In theory, we could also use our own test runners which would make caching easy. @suvayu, you mentioned using own runners in GitHub actions earlier. Do you have any idea how much work that would be? Also, do we have machines that we could use this way?

suvayu commented 3 years ago

@timtroendle I think it is some amount of work (but not an unreasonable amount given the flexibility and control that you gain). These are the hurdles I see:

we need install the runner application (doesn't look like requires admin privileges)
we need the runner to be accessible from the Internet (no VPN)
not clear about the environment setup, e.g. will workflows with the usual pip/conda actions continue to work unmodified (other than the small edit required to specify the runners)?

ETH IT can help with 1 & 2. For 1 doing it ourselves also doesn't seem difficult. I don't know if ETH security policy will come in the way of 2. 3, I have no idea, it seems it's either no work or quite a bit of work, no middle ground.

Docs

suvayu commented 3 years ago

BTW, If someone can deal with the "getting resources & permissions from ETH IT" part, I volunteer for the rest ;)

timtroendle commented 3 years ago

Thanks a lot @suvayu. I will see what I can do about 1. and 2. Can you clarify 3. a little more? What exactly could be the problem here?
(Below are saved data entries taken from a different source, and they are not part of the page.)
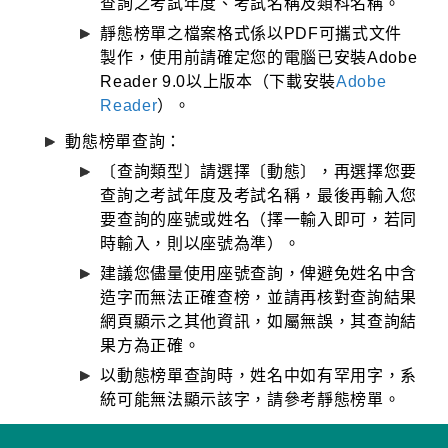
查詢之考試年度、考試名稱及類科名稱。
靜態榜單之檔案格式係以PDF可攜式文件
製作，使用前請確定您的電腦已安裝Adobe
Reader 9.0以上版本（下載安裝
Adobe
Reader
）。
動態榜單查詢：
〔查詢類型〕請選擇〔動態〕，再選擇您要
查詢之考試年度及考試名稱，最後再輸入您
要查詢的座號或姓名（擇一輸入即可，若同
時輸入，則以座號為準）。
建議您儘量使用座號查詢，俾避免姓名中含
造字而無法正確查榜，並請再核對查詢結果
網頁顯示之其他資訊，如屬無誤，其查詢結
果方為正確。
以動態榜單查詢時，姓名中如有罕用字，系
統可能無法顯示該字，請參考靜態榜單。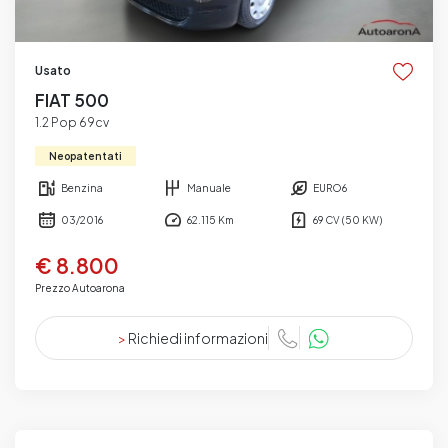
Usato
FIAT 500
1.2 Pop 69cv
Neopatentati
Benzina
Manuale
EURO6
03/2016
62.115 Km
69 CV (50 KW)
€ 8.800
Prezzo Autoarona
>
Richiedi informazioni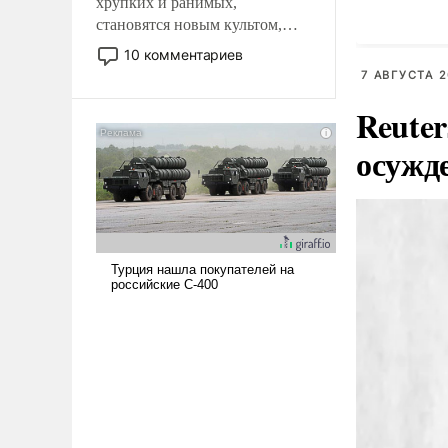
хрупких и ранимых,
становятся новым культом,
постепенно вытесняя и
10 комментариев
отменяя традиционное
7 АВГУСТА 2
требование к человеку – быть
Reute
мужественным и твердым под
ударами судьбы, брать на себя
осужд
ответственность, помогать
слабым, идти вперед и
адаптироваться.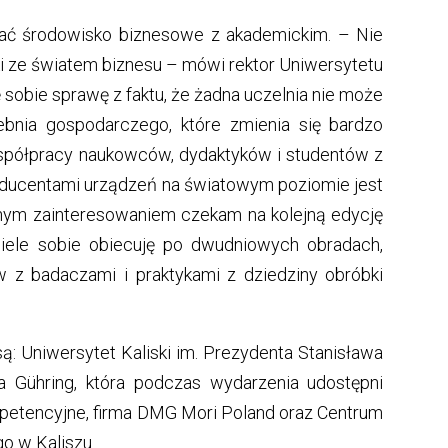
wać środowisko biznesowe z akademickim. – Nie
i ze światem biznesu – mówi rektor Uniwersytetu
ję sobie sprawę z faktu, że żadna uczelnia nie może
ebnia gospodarczego, które zmienia się bardzo
współpracy naukowców, dydaktyków i studentów z
oducentami urządzeń na światowym poziomie jest
nym zainteresowaniem czekam na kolejną edycję
ele sobie obiecuję po dwudniowych obradach,
w z badaczami i praktykami z dziedziny obróbki
: Uniwersytet Kaliski im. Prezydenta Stanisława
ma Gühring, która podczas wydarzenia udostępni
etencyjne, firma DMG Mori Poland oraz Centrum
o w Kaliszu.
suvayu commented 3 years ago

steps:
  - uses: actions/checkout@v2
  - name: Set up Python ${{ matrix.python-version }}
    uses: actions/setup-python@v2
    with:
      python-version: ${{ matrix.python-version }}

When a workflow has a step like this, that actions/setup-python runs, and I don't know:

how many of these actions would be supported by the runner application, I would guess while this one might be supported, but something like peaceiris/actions-gh-pages might not be. So probably there's some amount of work required to make sure they are separated into different jobs (most likely straightforward).
for pip it might be simple, but for conda or docker, it might require local resources or setup.

timtroendle commented 3 years ago

A short update: USYS IT is looking into this right now. If we are very lucky, we may be able to set this up ahead of the lost siblings sprint, which would be a major plus.